Días antes de viajar a Venezuela, los Carajo charlaron con Rock.com.ar sobre la producción de su último disco.
Llegamos media hora antes de lo convenido. Pero llegamos y eso es lo que importa. Universal altísimo, nos dejo pasar igual. Salimos del ascensor y, de alguna manera, fuimos devoradas por la musicalidad.
Cuando los Carajo editaron su primer disco en 2002, estaban recién venidos, no como músicos pero sí como banda. “Atrapasueños” y “Electrorroto” y los mostró mas firmes, más afianzados. ¿En qué momento los encuentra “Inmundo”? En el aquí y ahora.
Corvex: Mucho más experimentados y consolidados musicalmente. Igualmente, esto es un aprendizaje constante y nunca se llega al punto máximo que uno imagina. Y gracias a Dios, y a nuestro trabajo, este disco nos encuentra orgullosos y felices. Ahora que lo podemos escuchar más como oyentes y no tan desde adentro, la verdad, siento que es un disco buenísimo que tiene, quizás, lo mejor que pudo hacer cada uno, que suena bárbaro ya que se trabajo mucho a nivel sonido.
Tiene guitarras mucho más claras, más pulidas, en comparación al disco de estudio anterior.
Corvex: Sí. Es una búsqueda con más sutilezas, donde cada sonido intentó tener su lugar ganado en la canción sin perder la fuerza.

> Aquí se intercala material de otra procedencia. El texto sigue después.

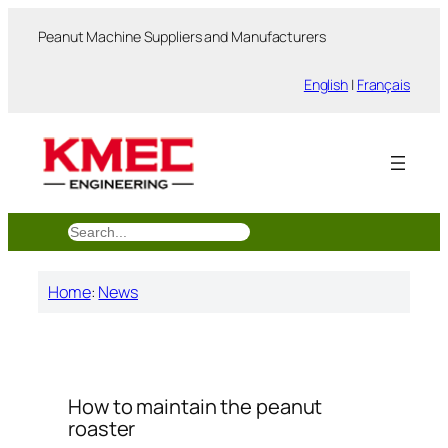
跳
Peanut Machine Suppliers and Manufacturers
至
内
English
|
Français
容
搜
索
Home
:
News
How to maintain the peanut
roaster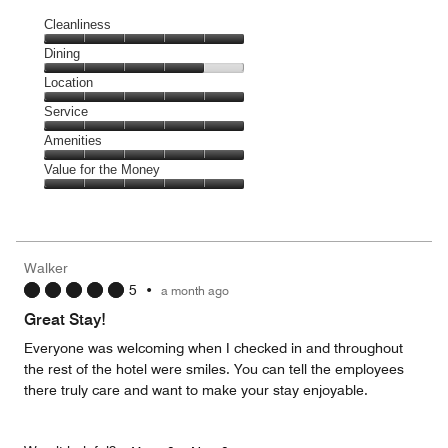
Cleanliness
Cleanliness,
Dining
5
Dining,
Location
out
4
of
Location,
Service
out
5
5
of
Service,
Amenities
out
5
5
of
Amenities,
Value for the Money
out
5
5
of
Value
out
5
for
of
the
5
Money,
Walker
5
5
•
a month ago
out
of
Great Stay!
5
Everyone was welcoming when I checked in and throughout
the rest of the hotel were smiles. You can tell the employees
there truly care and want to make your stay enjoyable.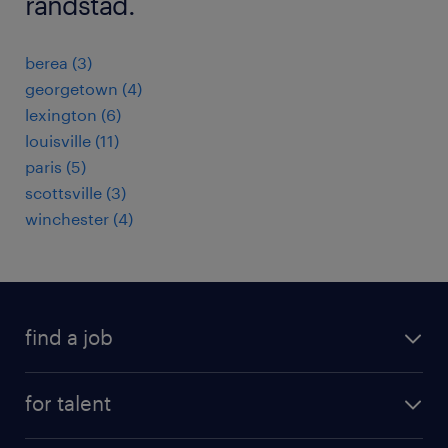
randstad.
berea (3)
georgetown (4)
lexington (6)
louisville (11)
paris (5)
scottsville (3)
winchester (4)
find a job
submit your resume
for talent
randstad app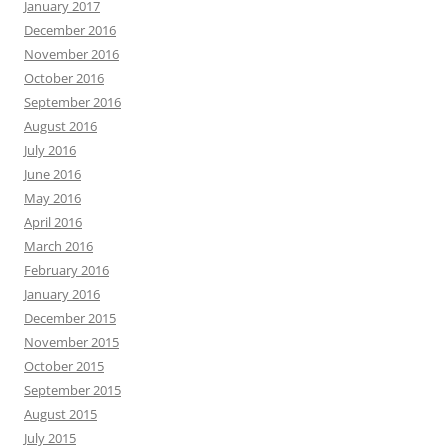
January 2017
December 2016
November 2016
October 2016
September 2016
August 2016
July 2016
June 2016
May 2016
April 2016
March 2016
February 2016
January 2016
December 2015
November 2015
October 2015
September 2015
August 2015
July 2015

Andy: Se trabajó mucho en la redondez de la canción, en el sentido estructural y lo que pasaba ahí adentro. Para que cada sonido se destaque por su naturalidad. Laburamos mucho en la sala, en la posproducción. Además es el tercer disco y es la misma gente, en cuanto a técnicos y productores.
Corvex: Hubo gente nueva, también, como Pichón Dalpont. Fueron tres personas que trabajaron la mezcla en momentos diferentes. Cada uno le fue dando su toque. Ésto en cuanto a sonido, porque prácticamente las canciones ya estaban casi armadas.
Queríamos que fuera algo pesado pero, como vos decís, más refinado. Más moderno, que no tenga nada que envidiarle a los discos de afuera.
Cuando se está gestando algo, uno pone mucha ilusión en eso que gesta. ¿Qué soñó Carajo al momento de crear “Inmundo”?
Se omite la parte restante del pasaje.